Very accurate and logical thinking.


----------



## greco (Jul 15, 2007)

keto said:


> First question: why? Are there functional issues? Scratchy pots can be cleaned.


Some more accurate and logical thinking.

I hold both of these forum members in very high esteem. Please listen to what they are writing.


----------



## silvertonebetty (Jan 4, 2015)

Actually the biggest problem i have is the clip system the use lol. As far as noise not really just more so curious lol. I hear people say it makes a difference and others who say it doesn't. So I just figured I'd ask where people "who know what they are talking about" because this young fool needs to be taught lol


----------



## greco (Jul 15, 2007)

silvertonebetty said:


> ...because this young fool needs to be taught lol


IMO, You are not a (young) fool if you recognize that you don't know something, need to be taught and then take the initiative to ask.



silvertonebetty said:


> Actually the biggest problem i have is the clip system


What do you mean by this?


----------



## silvertonebetty (Jan 4, 2015)

greco said:


> IMO, You are not a (young) fool if you recognize that you don't know something, need to be taught and then take the initiative to ask.
> 
> 
> What do you mean by this?


Well I guess thats not too far off. And they have a plastic clip coming from the pickups to wire harness.


----------



## silvertonebetty (Jan 4, 2015)

greco said:


> IMO, You are not a (young) fool if you recognize that you don't know something, need to be taught and then take the initiative to ask.
> 
> 
> What do you mean by this?


Lol I totally miss read that lol . I can’t wait till I can get my glasses back . Yeah it took me a few bad decisions to learn to ask before buying something . I’ve actually called the long and Mcquaid tech a lot to ask questions on stuff. Like for the guild’s bridge issues I had a few ideas on what to do and I passed them by him . And he gave me his opinion so I think that’s the route that I’ll be taking.

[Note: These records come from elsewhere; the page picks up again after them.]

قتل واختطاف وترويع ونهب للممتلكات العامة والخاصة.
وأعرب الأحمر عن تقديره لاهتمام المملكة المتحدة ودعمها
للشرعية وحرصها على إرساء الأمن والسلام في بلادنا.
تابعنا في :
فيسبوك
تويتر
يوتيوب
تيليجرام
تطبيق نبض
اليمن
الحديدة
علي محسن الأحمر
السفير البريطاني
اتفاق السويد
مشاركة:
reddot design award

Sent from my iPhone using Tapatalk


----------



## keto (May 23, 2006)

silvertonebetty said:


> Well I guess thats not too far off. And they have a plastic clip coming from the pickups to wire harness.

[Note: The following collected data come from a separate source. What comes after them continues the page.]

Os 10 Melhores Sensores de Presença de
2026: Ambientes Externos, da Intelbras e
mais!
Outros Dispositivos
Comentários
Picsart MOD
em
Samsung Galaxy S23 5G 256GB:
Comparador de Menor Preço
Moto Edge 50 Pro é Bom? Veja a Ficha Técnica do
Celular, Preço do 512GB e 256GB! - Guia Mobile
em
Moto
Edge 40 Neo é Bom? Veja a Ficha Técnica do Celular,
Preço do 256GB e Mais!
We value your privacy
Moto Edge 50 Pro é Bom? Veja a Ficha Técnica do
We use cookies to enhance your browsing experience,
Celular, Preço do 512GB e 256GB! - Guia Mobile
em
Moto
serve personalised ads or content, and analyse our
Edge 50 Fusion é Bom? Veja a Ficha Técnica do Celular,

Well, if you mean connectors, between pickups and controls, they can be removed and hardwired, it would have been a manufacturing convenience I bet - hollowbody's are allegedly tough to work on, as you noted.

Mostly this stuff is for the 'cork sniffers', who have the budget and time to experiment with different things, or have to have things 'just so' or the perceived 'best'. It's a subset of the MODDING ILLNESS, from which I suffer but not that particular variety. I'm more the 'change the bridge, try 9 kinds of strings, maybe new preamp tubes in that amp. Hey, I need 4 new pedals for my board better flip 4 others' kind of sick guy. Pots capacitors and wires don't interest me as much.


----------



## silvertonebetty (Jan 4, 2015)

keto said:


> Well, if you mean connectors, between pickups and controls, they can be removed and hardwired, it would have been a manufacturing convenience I bet - hollowbody's are allegedly tough to work on, as you noted.
> 
> Mostly this stuff is for the 'cork sniffers', who have the budget and time to experiment with different things, or have to have things 'just so' or the perceived 'best'. It's a subset of the MODDING ILLNESS, from which I suffer but not that particular variety. I'm more the 'change the bridge, try 9 kinds of strings, maybe new preamp tubes in that amp. Hey, I need 4 new pedals for my board better flip 4 others' kind of sick guy. Pots capacitors and wires don't interest me as much.


Yes and at the same time I’m halfway tempted on keeping them for the tv Jones filtertron for the convenience. But I do rather a straight connection myself. 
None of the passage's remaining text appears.